Provided entries section start

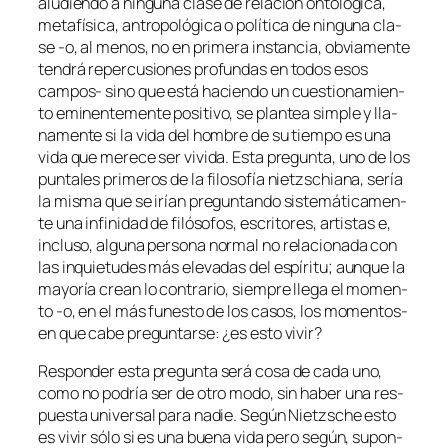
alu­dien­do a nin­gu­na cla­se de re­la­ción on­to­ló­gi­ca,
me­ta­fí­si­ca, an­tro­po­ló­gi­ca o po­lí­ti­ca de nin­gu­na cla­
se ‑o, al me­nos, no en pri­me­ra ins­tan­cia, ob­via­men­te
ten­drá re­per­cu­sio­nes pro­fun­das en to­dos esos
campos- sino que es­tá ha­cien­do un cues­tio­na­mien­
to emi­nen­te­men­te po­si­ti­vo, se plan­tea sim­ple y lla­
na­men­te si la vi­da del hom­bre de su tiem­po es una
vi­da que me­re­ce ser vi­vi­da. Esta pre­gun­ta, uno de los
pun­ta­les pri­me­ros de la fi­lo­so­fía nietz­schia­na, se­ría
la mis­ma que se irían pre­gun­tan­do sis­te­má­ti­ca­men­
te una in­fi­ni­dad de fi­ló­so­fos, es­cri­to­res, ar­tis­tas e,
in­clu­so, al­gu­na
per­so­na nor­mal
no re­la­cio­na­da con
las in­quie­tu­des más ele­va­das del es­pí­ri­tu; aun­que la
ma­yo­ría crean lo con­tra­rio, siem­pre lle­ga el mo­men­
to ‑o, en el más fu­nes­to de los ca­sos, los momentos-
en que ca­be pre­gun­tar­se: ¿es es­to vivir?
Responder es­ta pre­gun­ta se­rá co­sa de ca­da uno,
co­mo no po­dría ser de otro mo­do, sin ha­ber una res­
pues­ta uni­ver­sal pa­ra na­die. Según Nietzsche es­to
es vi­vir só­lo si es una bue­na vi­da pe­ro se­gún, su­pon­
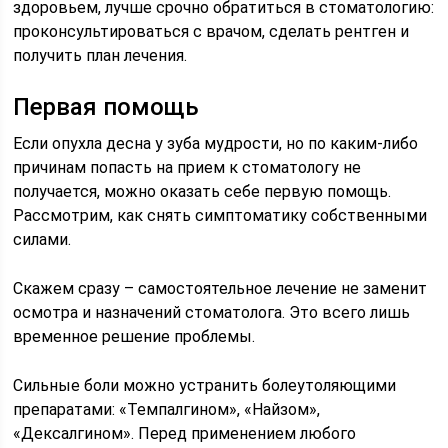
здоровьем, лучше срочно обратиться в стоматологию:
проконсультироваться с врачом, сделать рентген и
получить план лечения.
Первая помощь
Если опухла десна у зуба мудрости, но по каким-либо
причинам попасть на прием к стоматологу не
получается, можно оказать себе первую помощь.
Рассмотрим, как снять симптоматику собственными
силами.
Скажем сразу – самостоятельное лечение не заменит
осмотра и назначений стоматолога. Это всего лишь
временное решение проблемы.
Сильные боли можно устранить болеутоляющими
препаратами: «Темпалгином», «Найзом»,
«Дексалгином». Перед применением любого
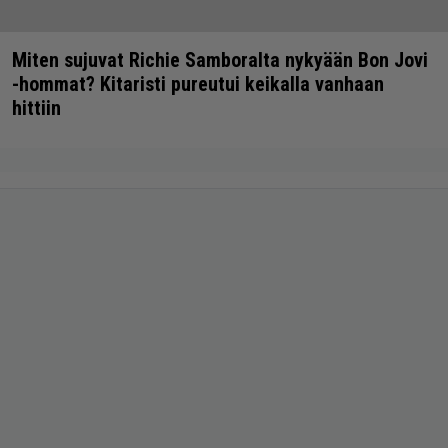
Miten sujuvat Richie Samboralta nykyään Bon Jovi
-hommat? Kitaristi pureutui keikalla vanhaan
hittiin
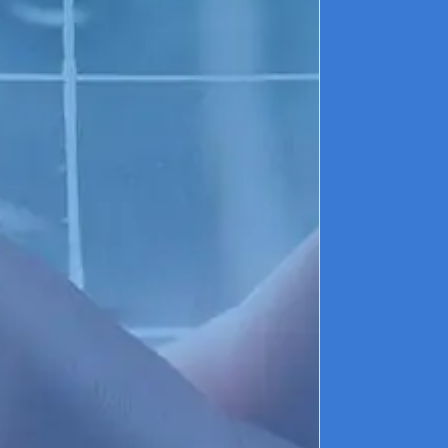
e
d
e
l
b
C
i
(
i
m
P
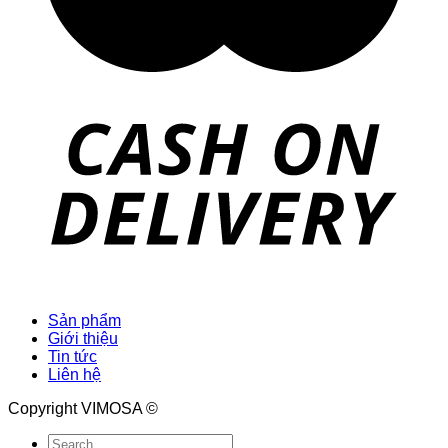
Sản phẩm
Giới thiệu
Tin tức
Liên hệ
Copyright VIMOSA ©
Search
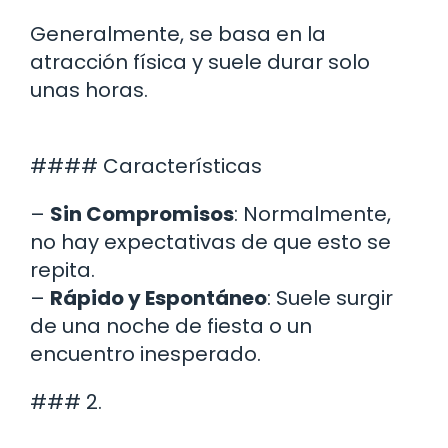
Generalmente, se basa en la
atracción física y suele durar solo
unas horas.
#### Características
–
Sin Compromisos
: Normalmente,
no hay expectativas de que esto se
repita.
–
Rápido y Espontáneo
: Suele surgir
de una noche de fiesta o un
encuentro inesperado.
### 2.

Provided entries section end

Try it: Pictures are to be left out; otherwise, retype exactly the lines from the first line of the data through the line containing "ten­drá re­per­cu­sio­nes pro­fun­das".

Result:
alu­dien­do a nin­gu­na cla­se de re­la­ción on­to­ló­gi­ca,
me­ta­fí­si­ca, an­tro­po­ló­gi­ca o po­lí­ti­ca de nin­gu­na cla­
se ‑o, al me­nos, no en pri­me­ra ins­tan­cia, ob­via­men­te
ten­drá re­per­cu­sio­nes pro­fun­das en to­dos esos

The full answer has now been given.